→ **Extracted entries**:
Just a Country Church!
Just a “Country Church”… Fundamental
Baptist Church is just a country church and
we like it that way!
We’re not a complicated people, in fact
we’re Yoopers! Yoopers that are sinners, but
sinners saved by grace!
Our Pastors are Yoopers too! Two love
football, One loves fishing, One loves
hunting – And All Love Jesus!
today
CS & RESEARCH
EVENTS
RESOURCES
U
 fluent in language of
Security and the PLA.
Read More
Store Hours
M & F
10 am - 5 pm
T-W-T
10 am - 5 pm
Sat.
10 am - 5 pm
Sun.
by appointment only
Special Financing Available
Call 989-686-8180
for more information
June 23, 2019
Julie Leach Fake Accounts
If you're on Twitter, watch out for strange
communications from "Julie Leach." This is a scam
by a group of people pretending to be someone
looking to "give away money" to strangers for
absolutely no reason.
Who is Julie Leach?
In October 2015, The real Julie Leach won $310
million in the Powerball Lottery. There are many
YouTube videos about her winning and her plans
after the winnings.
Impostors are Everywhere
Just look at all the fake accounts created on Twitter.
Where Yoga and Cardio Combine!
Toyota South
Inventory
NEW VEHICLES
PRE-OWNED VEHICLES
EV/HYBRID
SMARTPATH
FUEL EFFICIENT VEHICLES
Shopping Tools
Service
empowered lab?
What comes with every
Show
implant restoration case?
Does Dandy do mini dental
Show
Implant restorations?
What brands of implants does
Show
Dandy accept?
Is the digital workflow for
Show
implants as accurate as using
---
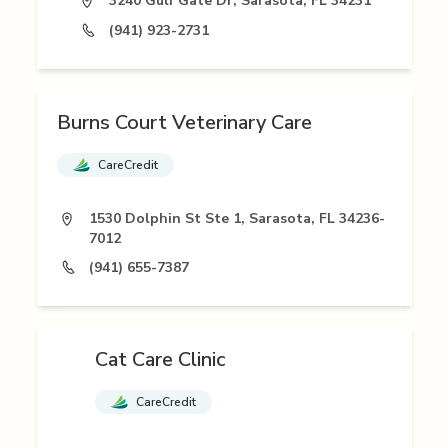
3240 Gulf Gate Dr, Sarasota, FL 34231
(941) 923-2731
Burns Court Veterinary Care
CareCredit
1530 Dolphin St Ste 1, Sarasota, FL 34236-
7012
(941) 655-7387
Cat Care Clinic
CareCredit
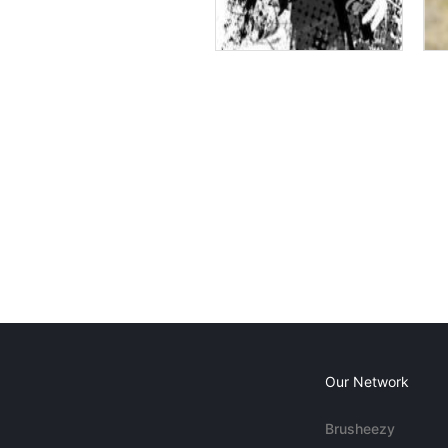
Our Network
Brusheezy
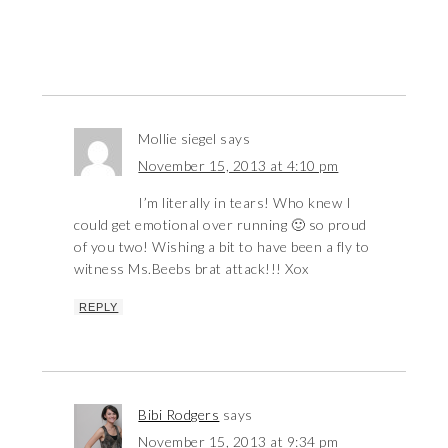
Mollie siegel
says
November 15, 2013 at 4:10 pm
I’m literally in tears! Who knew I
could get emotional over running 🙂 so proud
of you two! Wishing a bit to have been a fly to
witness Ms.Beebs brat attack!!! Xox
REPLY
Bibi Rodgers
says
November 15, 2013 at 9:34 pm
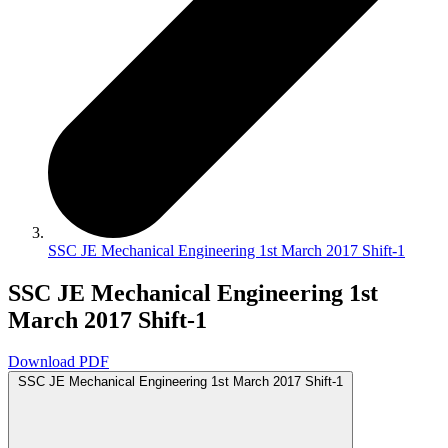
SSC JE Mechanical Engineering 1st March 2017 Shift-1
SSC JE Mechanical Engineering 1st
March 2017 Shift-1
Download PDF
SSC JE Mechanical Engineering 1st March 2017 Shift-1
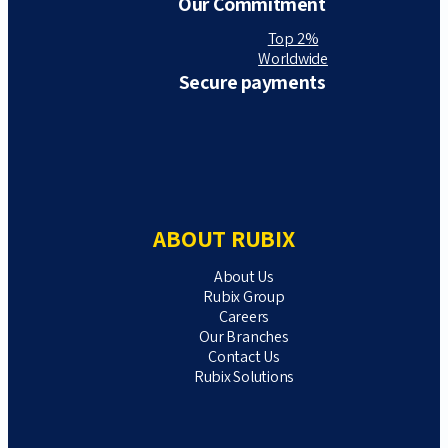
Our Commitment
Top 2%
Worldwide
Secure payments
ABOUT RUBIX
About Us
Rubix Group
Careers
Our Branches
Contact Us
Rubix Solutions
---
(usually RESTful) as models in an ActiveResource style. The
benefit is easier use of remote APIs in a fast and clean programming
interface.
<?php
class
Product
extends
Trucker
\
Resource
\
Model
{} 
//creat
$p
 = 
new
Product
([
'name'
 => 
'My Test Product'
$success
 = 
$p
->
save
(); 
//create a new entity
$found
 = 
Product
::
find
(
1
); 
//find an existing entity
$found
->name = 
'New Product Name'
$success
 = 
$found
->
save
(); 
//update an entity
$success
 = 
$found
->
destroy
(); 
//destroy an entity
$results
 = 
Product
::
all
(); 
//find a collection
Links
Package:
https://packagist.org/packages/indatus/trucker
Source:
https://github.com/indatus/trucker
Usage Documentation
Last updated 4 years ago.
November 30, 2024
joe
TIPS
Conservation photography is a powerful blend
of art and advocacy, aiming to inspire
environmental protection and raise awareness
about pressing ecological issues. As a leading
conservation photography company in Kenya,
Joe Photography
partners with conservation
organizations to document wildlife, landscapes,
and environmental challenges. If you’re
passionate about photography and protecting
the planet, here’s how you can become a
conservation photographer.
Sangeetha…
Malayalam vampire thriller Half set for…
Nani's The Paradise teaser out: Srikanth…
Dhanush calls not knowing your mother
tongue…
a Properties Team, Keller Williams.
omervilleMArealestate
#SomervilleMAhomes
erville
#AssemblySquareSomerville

→ **Task instructions**: Copy whichever lines in the listing above hold "entity".

→ **Result of the exercise**:
//create a new entity
//find an existing entity
//update an entity
//destroy an entity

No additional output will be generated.